Control reliability (safety category-3 or -4) is not simple to achieve. Fluid power is similar to, but also different from, electrical controls. Attaining just plain old redundancy in a safety circuit requires the function of four valves, not just two. Two valves are required for the inlet function and two for the stop function (release of the energy). Many self-designed systems have hidden, potential flaws, which can lead to unsafe conditions since they are unseen, unexpected, and, therefore, excluded from design and safety reviews. A good example is the spool cross-over conditions or ghost positions of a valve, which are usually not shown on schematics.

EN954-1 defines all of the types of circuit classifications (B, 1, 2, 3, and 4). New standards are introducing new types of safety circuits. As an example, B11-TR3 and Z244 now allow a redundant circuit that is manually checked at the time of machine start-up and then as frequently as indicated by a risk assessment. This redundant, person-monitored circuit would only apply for low risk applications.

With regard to safety, there are two general abnormal conditions that can occur in valves. The first condition is the equivalent of an electrical controls fault, which exists when a device does not achieve the required position at the time of checking, i.e. a limit switch not in the proper position at the time of a start cycle. Valves can also develop the condition of diminished performance, such as when a valve becomes sticky or sluggish. In these cases the valve will achieve the proper position, but the slower shifting of the valve will affect applications where safe stopping distances or timing is involved. A monitoring system that detects these conditions must be incorporated, for these applications, under the new B11.19 standard. An easy solution would be to use a self-monitoring, Category-3 or -4 valve, which is designed to detect both of these conditions.

LOTO - Lock-Out/Tag-Out - Energy Isolation

LOTO is the number two OSHA-cited topic. Under standard LOTO, before a worker can enter a protected area of a machine, all energy must be dissipated and verified. De-energized is defined, by the standards, as disconnected from all energy sources and not containing residual stored energy. This must be accomplished, for fluid power, with the use of a manually operated valve that meets certain standards or best safety practices. An energy isolation valve must:

1. Have a secure and tamper resistant method of lock attachment,
2. Be located outside the protected area in an easily accessible location,
3. Be (either the valve or system) provided with a method for the employee to verify the dissipation of the energy prior to entering the protected area,
4. Not be used in normal production,
5. Have a full-size exhaust port (required in Canada and is the best practice in the U.S.),
6. Be positive acting (only has 2 possible positions),
7. Be easily identifiable,
8. Only be able to be locked in the off position,
9. And, of course, a written policy must be available, and training must be provided to affected employees.

Alternative Lock Out

The new Z244 standard addresses non-standard lock-out techniques, called Alternative LOTO. These systems can offer several advantages resulting in cost savings and machine up time. But first, the applicability of alternative lock-out must be established. This requires that the task to be performed must be a routine, repetitive task that is integral to the production process. Once this is established, an alternative system can be evaluated, starting with a risk assessment to establish the necessary controls and protection level. The machine must still be provided with a standard lock-out system for repair and other tasks that do not qualify for alternative lock-out.

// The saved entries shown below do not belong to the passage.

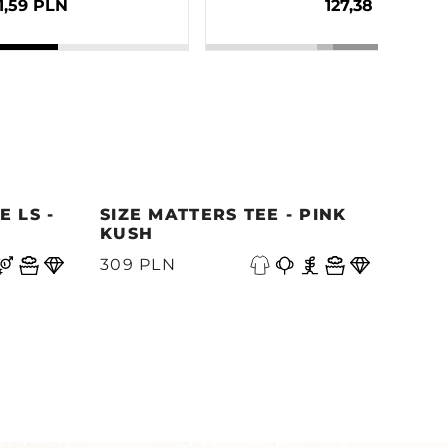
1,59 PLN
127,38 PLN
 LS -
SIZE MATTERS TEE - PINK
QUE
KUSH
PAC
A
309 PLN
339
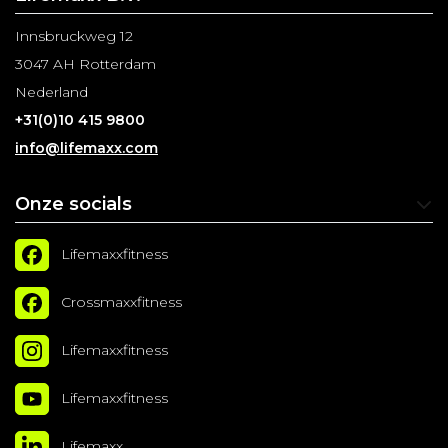
Innsbruckweg 12
3047 AH Rotterdam
Nederland
+31(0)10 415 9800
info@lifemaxx.com
Onze socials
Lifemaxxfitness
Crossmaxxfitness
Lifemaxxfitness
Lifemaxxfitness
Lifemaxx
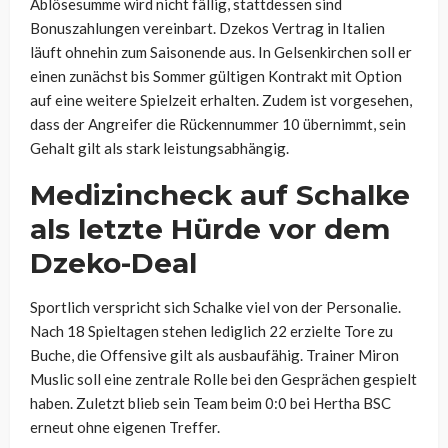
Ablösesumme wird nicht fällig, stattdessen sind
Bonuszahlungen vereinbart. Dzekos Vertrag in Italien
läuft ohnehin zum Saisonende aus. In Gelsenkirchen soll er
einen zunächst bis Sommer gültigen Kontrakt mit Option
auf eine weitere Spielzeit erhalten. Zudem ist vorgesehen,
dass der Angreifer die Rückennummer 10 übernimmt, sein
Gehalt gilt als stark leistungsabhängig.
Medizincheck auf Schalke
als letzte Hürde vor dem
Dzeko-Deal
Sportlich verspricht sich Schalke viel von der Personalie.
Nach 18 Spieltagen stehen lediglich 22 erzielte Tore zu
Buche, die Offensive gilt als ausbaufähig. Trainer Miron
Muslic soll eine zentrale Rolle bei den Gesprächen gespielt
haben. Zuletzt blieb sein Team beim 0:0 bei Hertha BSC
erneut ohne eigenen Treffer.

Using alternative LOTO has allowed many companies to incorporate two time-saving advantages into their LOTO program. The first is using a single lock-point system (a remote, low-voltage system), which reduces the time to perform the lock-out function as well as enhances safety by reducing the number of lock-out points to one, thus avoiding the chance of a point being missed. These systems place electrical lock-out switches on the machine at the points where access to the machine is required. These switches are connected to an appropriate control system (Category 3 or 4), which incorporates a valve of a correspondingly appropriate safety control category. The operator can immediately perform lock-out at the point nearest the task to be performed without need to travel all around the machine to access various lock-out points. After the task is completed, the operator can immediately unlock that single lock-out point and then only needs to travel to the operator’s station to restart the machine.

The second feature of alternative lock-out systems is that not all energy needs to be removed. In fact, sometimes removing all of the energy could create an even less safe condition. This can result in significant time and cost savings. Think of a system, which contains a large volume of air and the potential savings if, every time a lock-out is performed, it would not be necessary to waste the energy stored in the compressed air system. Well, under Z244 it is possible to design a system to do just that.

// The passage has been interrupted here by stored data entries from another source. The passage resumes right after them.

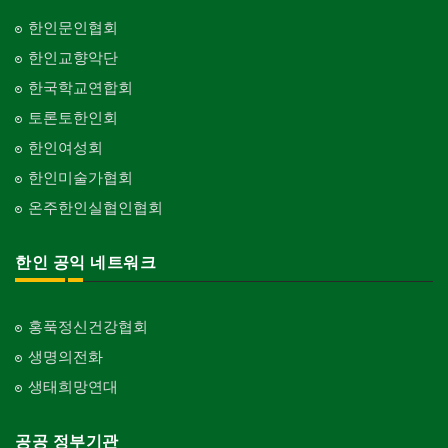
한인문인협회
한인교향악단
한국학교연합회
토론토한인회
한인여성회
한인미술가협회
온주한인실협인협회
한인 공익 네트워크
홍푹정신건강협회
생명의전화
생태희망연대
공공 정부기관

The last area where the Z244 standard is showing its usefulness is for tasks that are not routine, repetitive, or integral to production, but require that energy be present in order to be performed, such as troubleshooting a control circuit. The new standard recognizes that there is no such thing as zero risk and that some risk must be present in order to perform some tasks. In this case, the standard requires that the control system and the valve, used to control the non-isolated energy, be control-reliable (Category-3 or -4).

Risk Assessment/Reduction

Risk assessment can be used to determine what minimum level of safety products must be used for a specific application, and weighs the degree of harm (injury, damage to property, or harm to the environment) that may result from an accident and then prompts steps to be taken to determine if it is feasible to reduce these risks to a tolerable level. Risk assessment incorporates additional parameters such as the probability of such an accident occurring, the severity of the harm, the amount of exposure workers have, and the possible ways the worker has to avoid the risk. The risk assessment process also allows for the fact that not all risks can be eliminated or reduced within reasonable economic limits. In addition, risk assessment is a task based program and recognizes that some risks must be present to perform certain tasks.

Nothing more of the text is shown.